I'd be interested if there is any way of recovering a CD session, I mean continuing it from a point it was interrupted due to a power failure or some other reasons. Theoretically when e.g. the power goes off during a CD burning, it stops writing data onto the CD at a point. So I'm wondering if there's any application which can find this and continue a session from that point.

Thanks
Zooya


----------



## 8210GUY (Aug 29, 2006)

Not heard of one personally, my understanding is that once you start to burn the disk is marked for want of a better description, and if you stop it and try to restart it afresh for whatever reason it will probably start as a new session again, and as soon as it sees the disk has been marled it will ask for a new disk (unless your using a re-writable), your talking about burning software able to continue an interruption in it's burning, and I have never heard of one like that TBH, and logically if it was an unplanned interruption it would not have the memory of what it was doing to be able to continue even if it did.


----------



## smz (Mar 12, 2007)

No sir, that is what we used to refer as a coaster. Back when blank media was megabux. Now it's like scrap metal. The only way to have a partial burn and continue burning another time is by using the multisession option virtually in every software program. I use Nero, so that is my example. Using it's wizard, you start by selecting create a multisession disc. Drag whatever you want to burn at the time and right before clicking burn you see an option about closing or finalizing the "DISK", you don't want that checked. only things that refer to "session"

Actually I've pulled some whammies in the past yanking power during a burn using a rewritable disc.
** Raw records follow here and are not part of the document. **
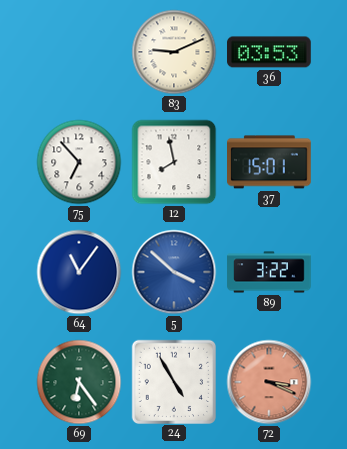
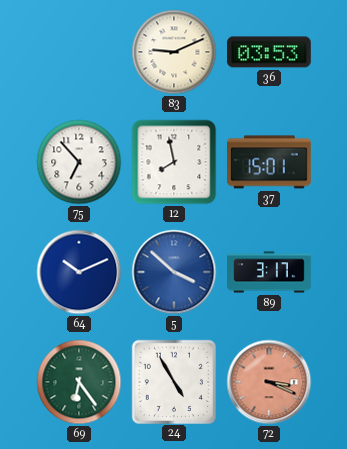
64: 11:06 -> 10:11
89: 3:22 -> 3:17
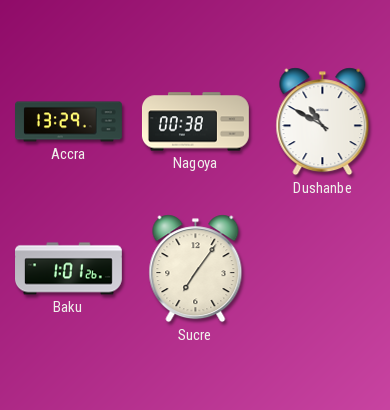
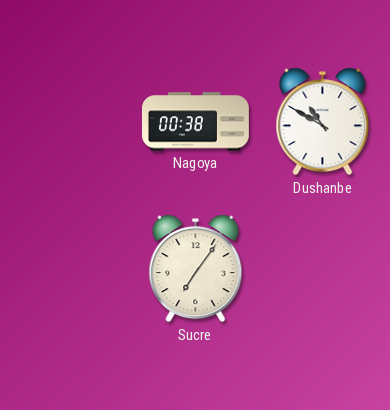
Accra: 13:29 -> none
Baku: 1:01 -> none
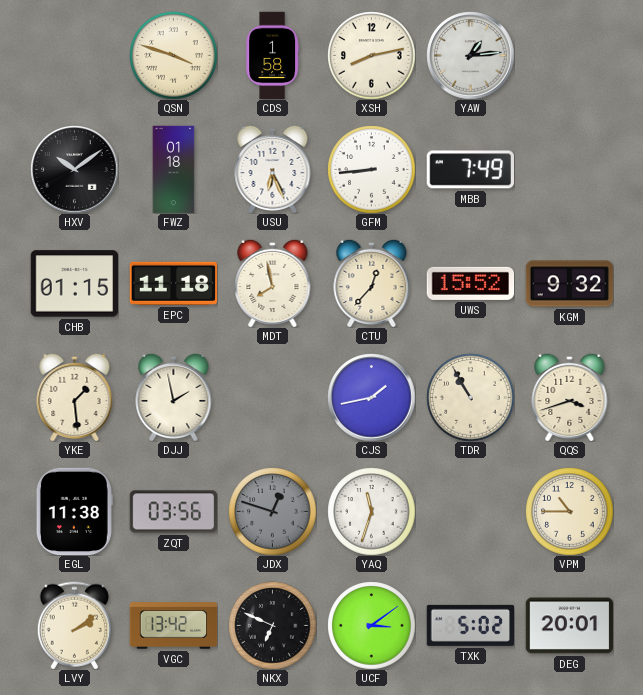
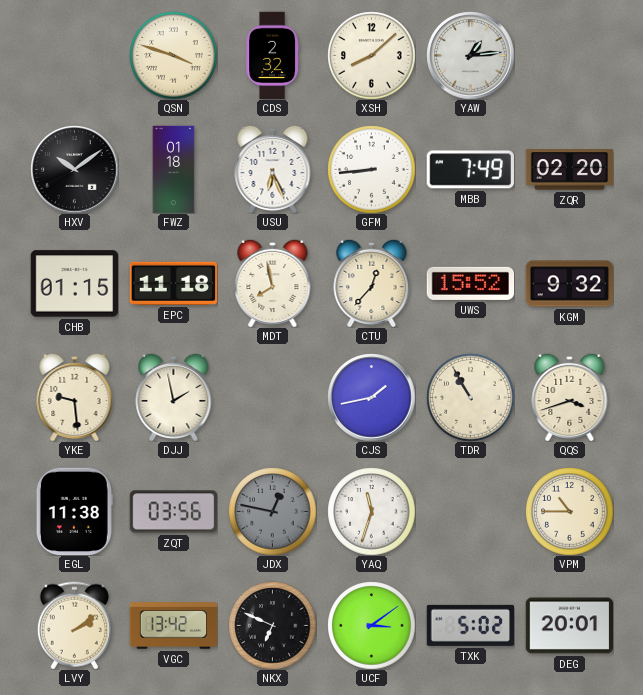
CDS: 1:58 -> 2:32
XSH: 8:13 -> 8:08
ZQR: none -> 02:20
YKE: 1:29 -> 9:29
JDX: 12:48 -> 12:47
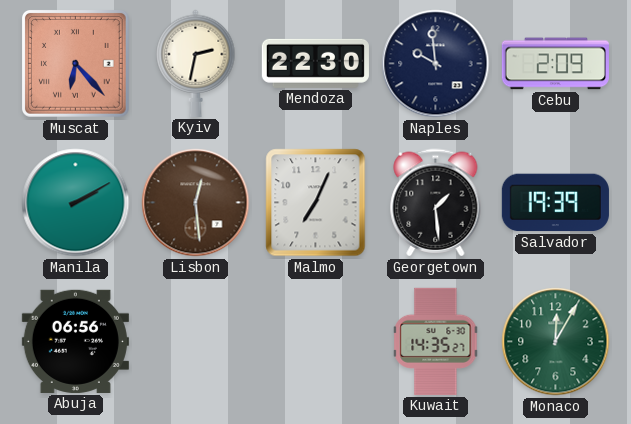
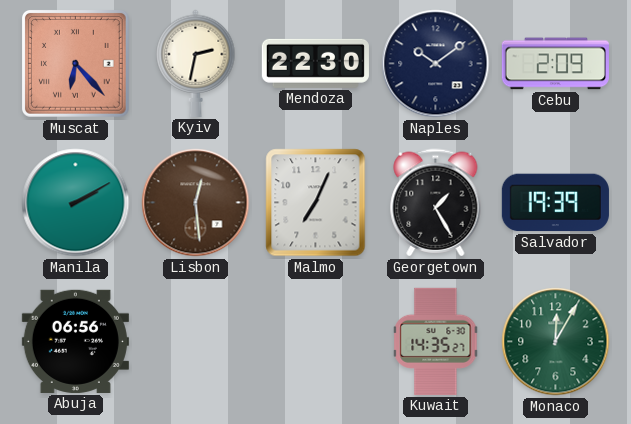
Naples: 9:59 -> 10:09
Georgetown: 1:29 -> 1:25
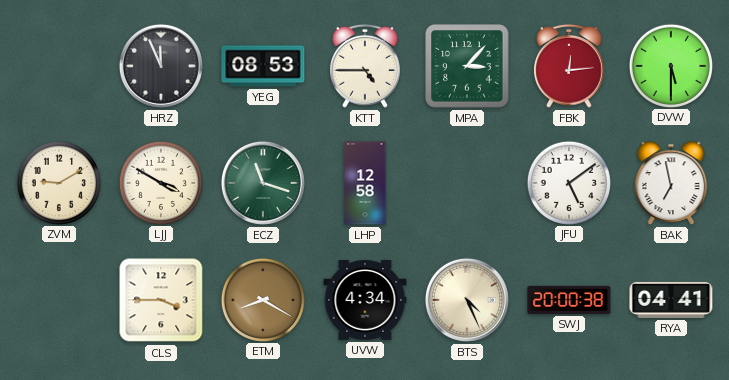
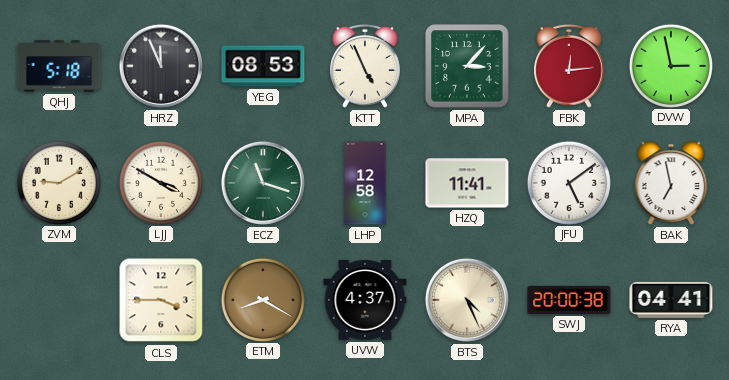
QHJ: none -> 5:18
KTT: 4:45 -> 4:56
DVW: 5:30 -> 2:58
HZQ: none -> 11:41
UVW: 4:34 -> 4:37
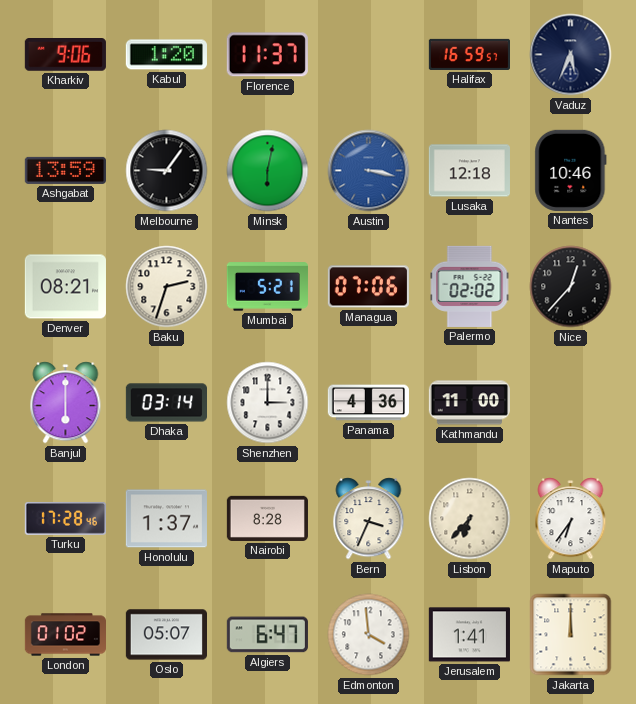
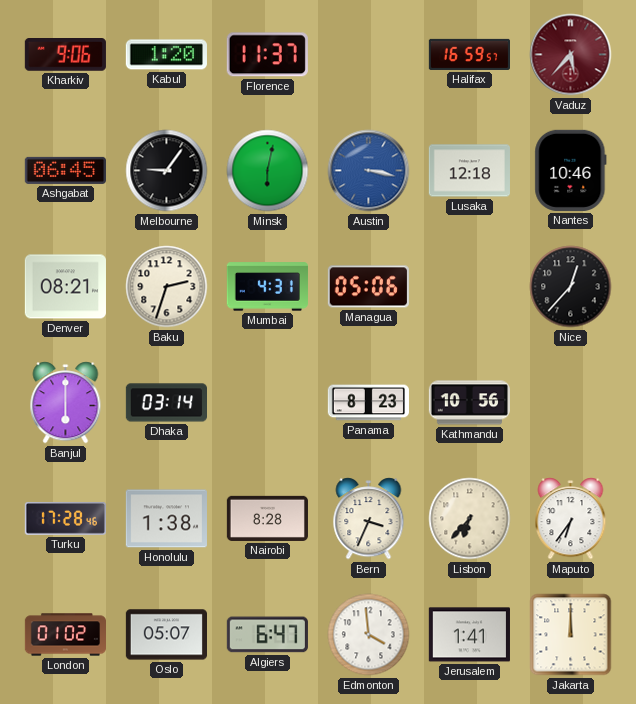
Vaduz: 5:34 -> 5:37
Vaduz dial: navy -> burgundy
Ashgabat: 13:59 -> 06:45
Mumbai: 5:21 -> 4:31
Managua: 07:06 -> 05:06
Palermo: 02:02 -> none
Shenzhen: 3:00 -> none
Panama: 4:36 -> 8:23
Kathmandu: 11:00 -> 10:56
Honolulu: 1:37 -> 1:38
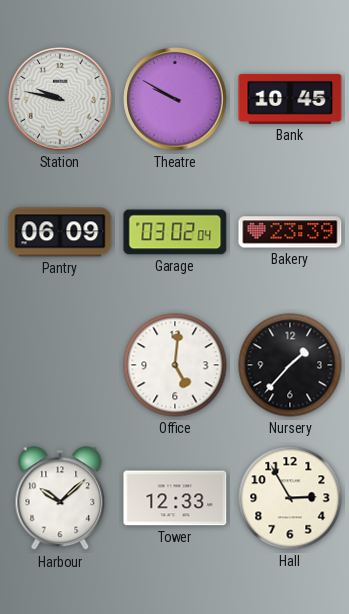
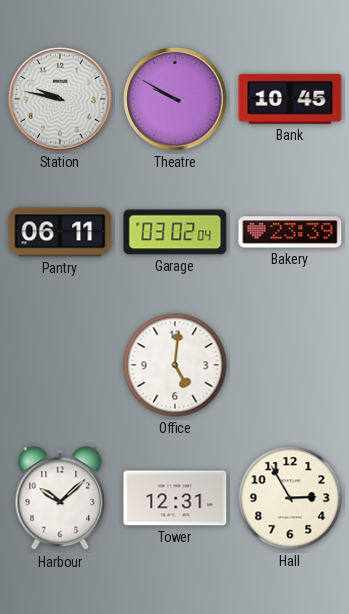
Pantry: 06:09 -> 06:11
Nursery: 1:37 -> none
Tower: 12:33 -> 12:31
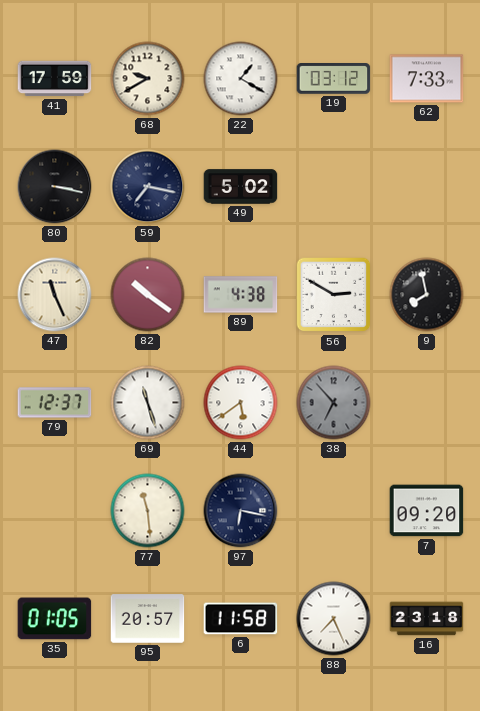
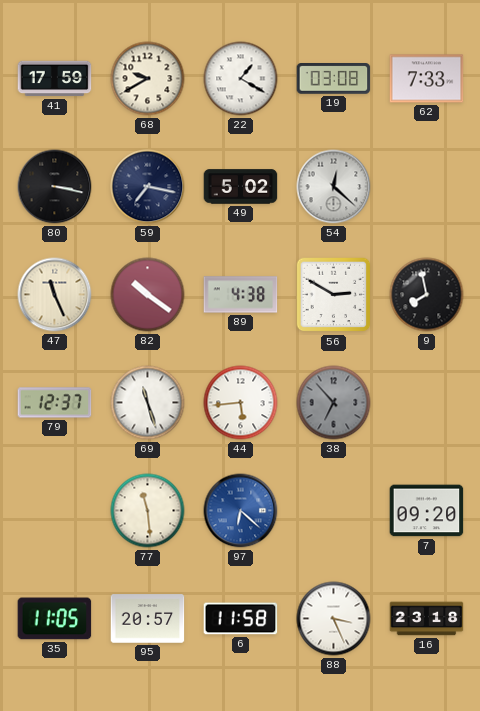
19: 03:12 -> 03:08
54: none -> 12:22
44: 5:39 -> 5:44
97: 6:17 -> 6:22
97 dial: navy -> blue
35: 01:05 -> 11:05
88: 7:26 -> 3:26
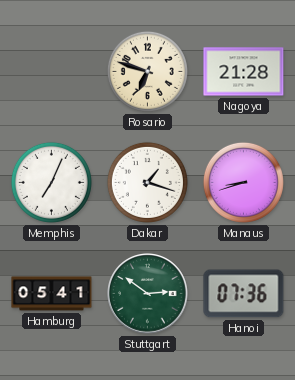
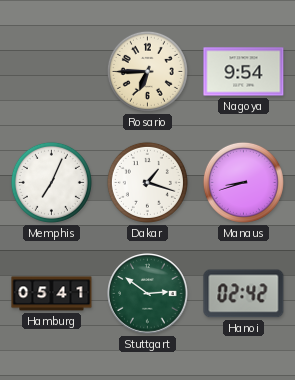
Rosario: 6:48 -> 6:45
Nagoya: 21:28 -> 9:54
Hanoi: 07:36 -> 02:42
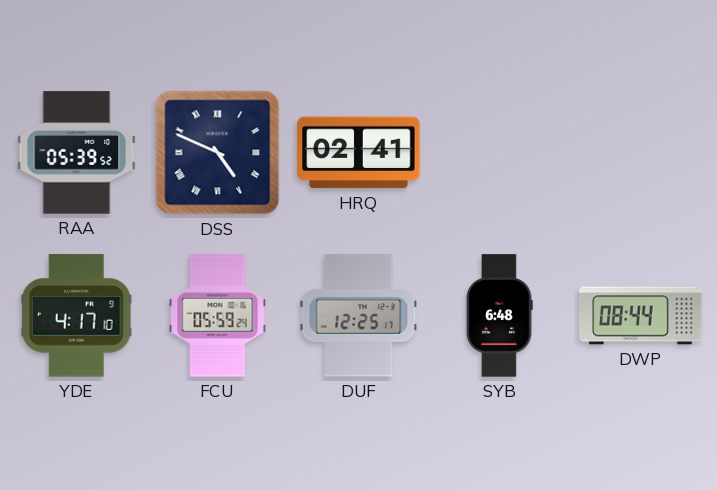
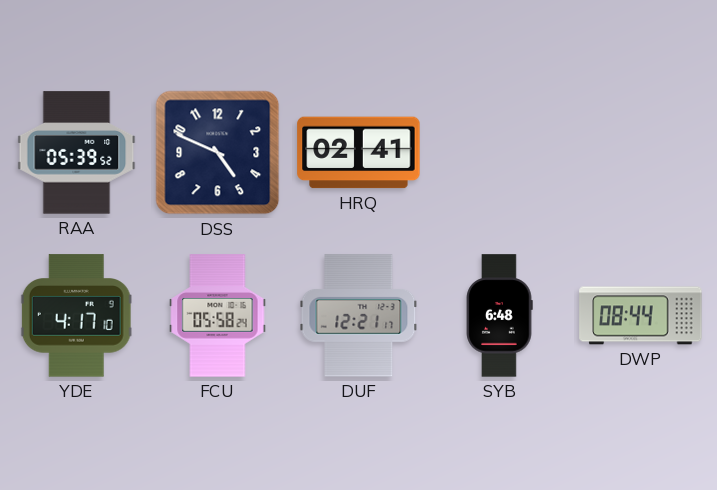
DSS numerals: Roman -> Arabic
FCU: 05:59 -> 05:58
DUF: 12:25 -> 12:21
Doing that can sometimes make a coaster of a DVDRW/CDRW as well. Now what I do at my house/home office may sound a bit overkill, but I have a Belkin 1200VA UPS running my desktop and a bunch of APC Back-UPS 500 units that all my external drives and routers are plugged into. In the event of any power surge or outage, I have plenty of runtime to close a disc unless it just started or something. But in the event of a power spike or short outage, the burn is not affected. I'm not saying to do what I do, but it actually does the trick. Now that media is so cheap now, these UPS units are made more for keeping external hard drives and routers running as opposed to trying to protect a 20 cent blank DVD during a burn. I know it might be frustrating to lose the session and then have to start from the beginning, but a good practice is to save your current session to be burned before you start. Then if a problem happens after the fact, you can reload that configuration file and just burn again.





Zooya said:


> Hello,
> 
> I'd be interested if there is any way of recovering a CD session, I mean continuing it from a point it was interrupted due to a power failure or some other reasons. Theoretically when e.g. the power goes off during a CD burning, it stops writing data onto the CD at a point. So I'm wondering if there's any application which can find this and continue a session from that point.
> 
> ...


----------